I had little success with the 'paint and sand' method but the engraving company who did work for me did it all the time. I attributed their success to the shape and depth of the groove their engraving machine made rather than a simple V groove that I was making.


----------



## MachineTom (Oct 28, 2011)

Yes the Markal Paint stick is the charm. clean the dials several times to remove all grease/oils etc. If doing a unpainted dial smear the stick over all the grads several times, wait 24 hours and carefully rub the surfaces. do not used fluffy rags they will remove everything, paper towels to start, when just a fine film remains use sheet paper to remove the last bits. another 24 hours and its ready to use. Painted surface the same but make sure the paint is really dry as it will peel otherwise.

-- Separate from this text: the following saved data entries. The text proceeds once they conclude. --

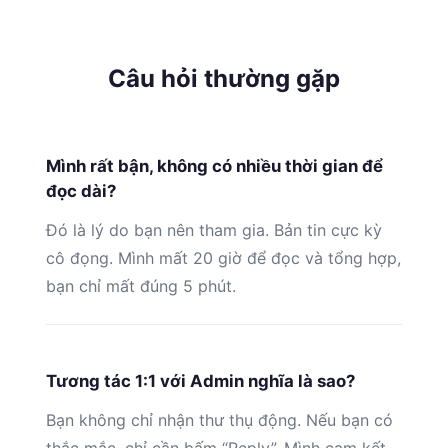
Câu hỏi thường gặp
Mình rất bận, không có nhiều thời gian để
đọc dài?
Đó là lý do bạn nên tham gia. Bản tin cực kỳ
cô đọng. Mình mất 20 giờ để đọc và tổng hợp,
bạn chỉ mất đúng 5 phút.
Tương tác 1:1 với Admin nghĩa là sao?
Bạn không chỉ nhận thư thụ động. Nếu bạn có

I've also done white on black paint with white out, but a clear coat is need to keep the white from collecting dirt, my mill is done this way. This dial is 40 years old so the dings and scratches show up, not important to me as its the graduations that could. The paint was done in 2005.


----------



## pelallito (Oct 28, 2011)

That is an awesome paint job. I will try to do something as nice. 
I have been cleaning the dial with acetone and a wire brush. 
I will follow all suggestions. 
Thanks to all for the advice and help.
Fred
PS The micro tool website was new to me. Thanks for the tip! I am trying to find the lacquer stik locally, but so far without luck. I might have to order from them. The only problem that I will have, they have so many other cool things that I want!
Thanks again.


----------



## Swede (Nov 23, 2011)

I'm late to this parade, but I also had trouble painting engraving on some dials I made for my tool grinder machine. In the end, I found the best method was to use enamel paint, like testors, brushed into the grooves. The tricky part - a few minutes later, after the paint has stiffened a bit but is not totally dry (experiment a bit) - take a paper towel lightly wetted with denatured alcohol. The alcohol is a partial solvent... between water and acetone. This removes the tall paint but leaves the paint behind in the grooves. The good part with any of this is that if it gets messed up, you simply hit the dial with acetone and start over. No need for abrasives. You get unlimited attempts at it.


----------



## dwentz (Nov 23, 2011)

The key is not to use a water base or latex based paint. Good enamel works, as does rustolium. 

Dale


----------



## pelallito (Nov 27, 2011)

Swede and Dentz,
Thanks for the posts and advice.
I still have not bought the Laquer Stik, but I have plenty of paint on hand.
I will give that a try.
Thanks again.
Fred


----------



## Chazz (Dec 14, 2011)

Whilst SWMBO is not looking I took her VERY bright red nail polish, dabbed it on and used nail polish remover on paper towel, works great!

Cheers,
Chazz


----------



## pelallito (Dec 17, 2011)

Chazz,
I will have to try that! 
So far, I have not done anything that worked on the dial that is my experiment. It is on an Atlas milling machine vise that can be swiveled around. It has very shallow marks. I figure that if I can make it work on that, everything else will be easier. : :big:
Thanks,
Fred


----------



## gmac (Dec 17, 2011)

Swede;
Where did you find the magnifier for the dials? My eyes worsen with age !!!
Cheers
Garry


----------



## Swede (Dec 20, 2011)

gmac  said:
			
		

> Swede;
> Where did you find the magnifier for the dials? My eyes worsen with age !!!
> Cheers
> Garry



Haha! I cannibalized it from one of those Universal bevel Protractors, one of these things:






I use the grinder more than I use the protractor. Maybe the company that makes the protractor will sell the magnifier as a spare part - tell them yours broke, or something. The good part is that it comes mounted in a little bracket, ready to be screwed onto a project.


----------